Platinum and taxane agents are used as standard chemotherapy for the treatment of ovarian cancers. We examined the cytotoxic activity of CDDP, SN-38, PTX and PD153035 against monolayer and spheroids of ES-2 cells. Spheroids of ES-2 cells demonstrated resistance to the agents tested, especially to CDDP and PTX, though these agents exerted potent activity in monolayer cultures (Figure 3A). Cancer cells bearing the B-raf gene mutation have been reported to exhibit resistance to EGFR inhibitors, and ES-2 cells carry this mutation ; therefore, we assumed that the ES-2 cells were resistant to the EGFR inhibitors. Targeting Akt is still remaining but among the tested agents, SN-38 exerted the highest cytotoxic activity (Figure 3B); thus, we applied CPT-11, a prodrug of SN-38, for the treatment of the peritoneal metastasis.

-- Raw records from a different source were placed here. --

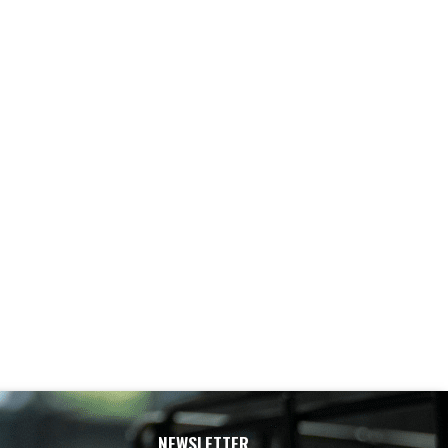
NEWSLETTER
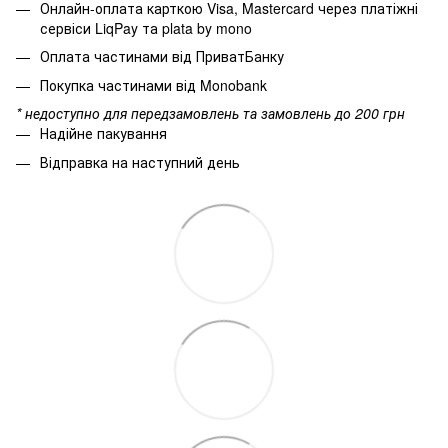
Онлайн-оплата карткою Visa, Mastercard через платіжні
сервіси LiqPay та plata by mono
Оплата частинами від ПриватБанку
Покупка частинами від Monobank
* недоступно для передзамовлень та замовлень до 200 грн
Надійне пакування
Відправка на наступний день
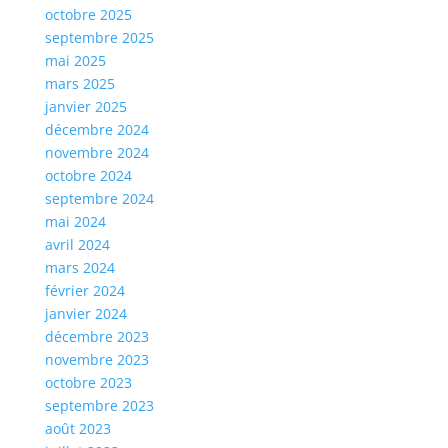
octobre 2025
septembre 2025
mai 2025
mars 2025
janvier 2025
décembre 2024
novembre 2024
octobre 2024
septembre 2024
mai 2024
avril 2024
mars 2024
février 2024
janvier 2024
décembre 2023
novembre 2023
octobre 2023
septembre 2023
août 2023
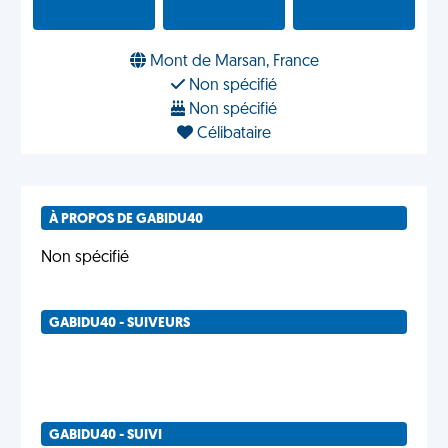
Mont de Marsan, France
Non spécifié
Non spécifié
Célibataire
À PROPOS DE GABIDU40
Non spécifié
GABIDU40 - SUIVEURS
GABIDU40 - SUIVI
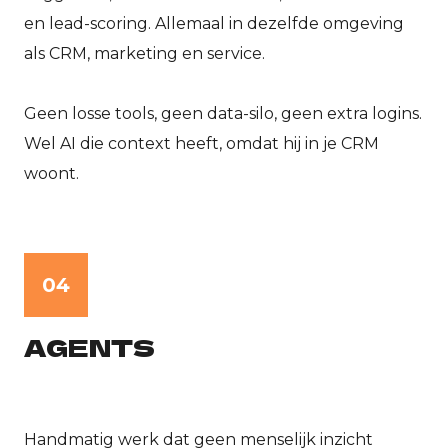
en lead-scoring. Allemaal in dezelfde omgeving
als CRM, marketing en service.
Geen losse tools, geen data-silo, geen extra logins.
Wel AI die context heeft, omdat hij in je CRM
woont.
04
AGENTS
Handmatig werk dat geen menselijk inzicht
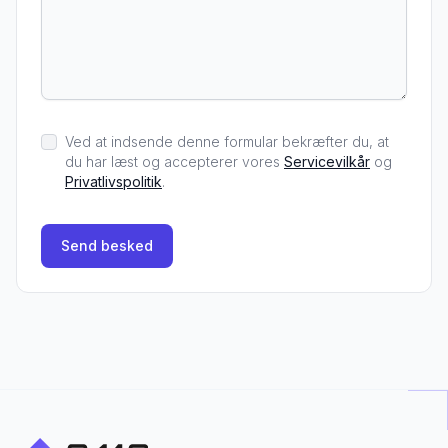
Ved at indsende denne formular bekræfter du, at
du har læst og accepterer vores
Servicevilkår
og
Privatlivspolitik
.
Send besked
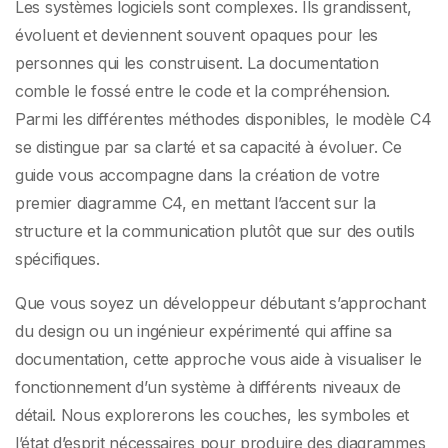
architectes en herbe
Les systèmes logiciels sont complexes. Ils grandissent,
évoluent et deviennent souvent opaques pour les
personnes qui les construisent. La documentation
comble le fossé entre le code et la compréhension.
Parmi les différentes méthodes disponibles, le modèle C4
se distingue par sa clarté et sa capacité à évoluer. Ce
guide vous accompagne dans la création de votre
premier diagramme C4, en mettant l’accent sur la
structure et la communication plutôt que sur des outils
spécifiques.
Que vous soyez un développeur débutant s’approchant
du design ou un ingénieur expérimenté qui affine sa
documentation, cette approche vous aide à visualiser le
fonctionnement d’un système à différents niveaux de
détail. Nous explorerons les couches, les symboles et
l’état d’esprit nécessaires pour produire des diagrammes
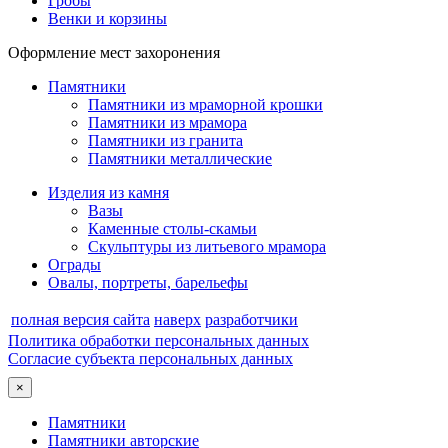
Гробы
Венки и корзины
Оформление мест захоронения
Памятники
Памятники из мраморной крошки
Памятники из мрамора
Памятники из гранита
Памятники металлические
Изделия из камня
Вазы
Каменные столы-скамьи
Скульптуры из литьевого мрамора
Ограды
Овалы, портреты, барельефы
полная версия сайта
наверх
разработчики
Политика обработки персональных данных
Согласие субъекта персональных данных
×
Памятники
Памятники авторские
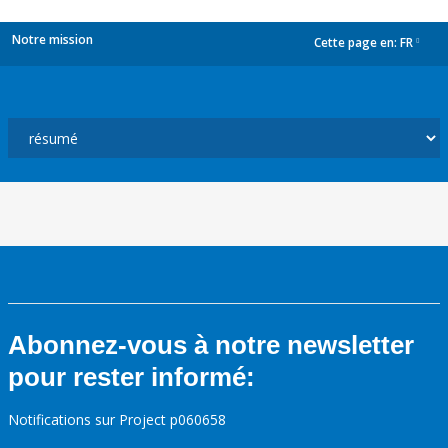
Notre mission
Cette page en:
FR
dropdown
Abonnez-vous à notre newsletter
pour rester informé:
Notifications sur Project p060658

Liposomal formulations improve the pharmacokinetic profile, but the profile of IHL-305 in a peritoneal metastasis model with ascites has not been previously examined. In the present study, a larger amount of IHL-305 was retained in the ascites, compared with CPT-11 (Figure 4B). Generally, therapeutic agents in the peritoneal cavity are absorbed through vessels and lymph nodes. High molecular weight agents are mainly absorbed through lymph nodes, whereas low molecular weight agents are mainly absorbed through vessels . In peritoneal metastasis, cancer cells invading the lymph nodes reduce the absorption by lymph nodes. The absorption rate of IHL-305, a high molecular weight agent, has been shown to be lower than that of CPT-11 (Figure 4B). It is suggested, therefore, that those improved pharmacokinetic profile of IHL-305 leads to an enhancement of the anti-cancer efficacy (Figure 5A). As shown in Table 1, ascites fluids have observed in CPT-11 group on day 31, whereas it has not observed on days 18 and 26. It was thought that this dosage of CPT-11 was not enough to cure the tumor cells completely, although this dosage was recommended dose of CPT-11 in mouse. Thus, the remaining tumor cells in CPT-11-treated mouse proliferated and then release of the ascites fluids was induced. Moreover, IHL-305 prolonged the survival time when administered according to any of the schedules that were examined (Figure 5B). IHL-305 was administered on day 12 after the inoculation of ES-2 cells; at this stage, advanced tumor invasion (omentum, pancreas, etc.) was apparent. Nevertheless, IHL-305 exhibited a therapeutic efficacy against the invaded tumors in addition to the cancer cell aggregates in the ascites.